Delta Live Tables settings

Delta Live Tables settings specify one or more notebooks that implement a pipeline and the parameters specifying how to run the pipeline in an environment, for example, development, staging, or production. Delta Live Tables settings are expressed as JSON and can be modified in the Delta Live Tables UI.

Settings

Fields

id

Type: string

A globally unique identifier for this pipeline. The identifier is assigned by the system and cannot be changed.

name

Type: string

A user-friendly name for this pipeline. The name can be used to identify pipeline jobs in the UI.

storage

Type: string

A location on DBFS or cloud storage where output data and metadata required for pipeline execution are stored.
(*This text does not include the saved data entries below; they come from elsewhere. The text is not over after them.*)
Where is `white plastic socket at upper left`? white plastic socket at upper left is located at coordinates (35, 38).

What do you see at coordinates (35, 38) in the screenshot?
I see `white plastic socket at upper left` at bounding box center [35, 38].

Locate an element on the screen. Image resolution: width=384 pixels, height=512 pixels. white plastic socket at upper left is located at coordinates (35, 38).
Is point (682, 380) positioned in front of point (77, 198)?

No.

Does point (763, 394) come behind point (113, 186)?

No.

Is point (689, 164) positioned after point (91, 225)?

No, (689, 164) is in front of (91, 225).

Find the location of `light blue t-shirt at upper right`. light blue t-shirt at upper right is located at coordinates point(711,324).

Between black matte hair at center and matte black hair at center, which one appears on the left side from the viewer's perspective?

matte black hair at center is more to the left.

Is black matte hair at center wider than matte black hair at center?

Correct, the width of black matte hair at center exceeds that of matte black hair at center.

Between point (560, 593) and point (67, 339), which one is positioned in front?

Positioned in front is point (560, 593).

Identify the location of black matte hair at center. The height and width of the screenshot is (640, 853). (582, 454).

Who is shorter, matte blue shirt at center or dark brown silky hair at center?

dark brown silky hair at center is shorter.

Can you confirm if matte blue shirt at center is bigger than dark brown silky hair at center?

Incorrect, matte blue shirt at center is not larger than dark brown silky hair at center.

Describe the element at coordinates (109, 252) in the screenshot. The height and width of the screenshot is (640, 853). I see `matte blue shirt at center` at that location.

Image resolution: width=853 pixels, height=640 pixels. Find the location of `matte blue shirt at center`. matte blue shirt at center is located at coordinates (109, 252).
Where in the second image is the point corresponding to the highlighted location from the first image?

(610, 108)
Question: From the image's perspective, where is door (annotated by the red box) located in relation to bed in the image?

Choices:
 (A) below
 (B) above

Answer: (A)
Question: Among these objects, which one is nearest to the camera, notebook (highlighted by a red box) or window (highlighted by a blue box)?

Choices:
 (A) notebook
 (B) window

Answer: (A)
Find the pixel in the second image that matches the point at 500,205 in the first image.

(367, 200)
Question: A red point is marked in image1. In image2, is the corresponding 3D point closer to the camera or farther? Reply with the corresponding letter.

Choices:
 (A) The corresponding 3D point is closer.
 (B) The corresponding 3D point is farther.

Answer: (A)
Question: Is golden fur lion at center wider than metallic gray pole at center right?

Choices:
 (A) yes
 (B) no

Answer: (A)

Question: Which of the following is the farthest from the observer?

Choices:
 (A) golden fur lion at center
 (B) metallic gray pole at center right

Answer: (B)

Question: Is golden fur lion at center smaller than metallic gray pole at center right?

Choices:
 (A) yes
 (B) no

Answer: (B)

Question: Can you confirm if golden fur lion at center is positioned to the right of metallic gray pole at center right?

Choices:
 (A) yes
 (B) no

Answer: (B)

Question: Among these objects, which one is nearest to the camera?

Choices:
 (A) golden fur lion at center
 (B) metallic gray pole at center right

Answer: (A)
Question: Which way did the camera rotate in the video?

Tables and metadata are stored in subdirectories of this location.

When the storage setting is not specified, the system will default to a location in dbfs:/pipelines/.

The storage setting cannot be changed after a pipeline is created.

configuration

Type: object

An optional list of settings to add to the Spark configuration of the cluster that will run the pipeline. These settings are read by the Delta Live Tables runtime and available to pipeline queries through the Spark configuration.

Elements must be formatted as key:value pairs.

See Parameterize pipelines for an example of using the configuration object.

libraries

Type: array of objects

An array of notebooks containing the pipeline code and required artifacts. See Configure multiple notebooks in a pipeline for an example.

clusters

Type: array of objects

An array of specifications for the clusters to run the pipeline. See Cluster configuration for more detail.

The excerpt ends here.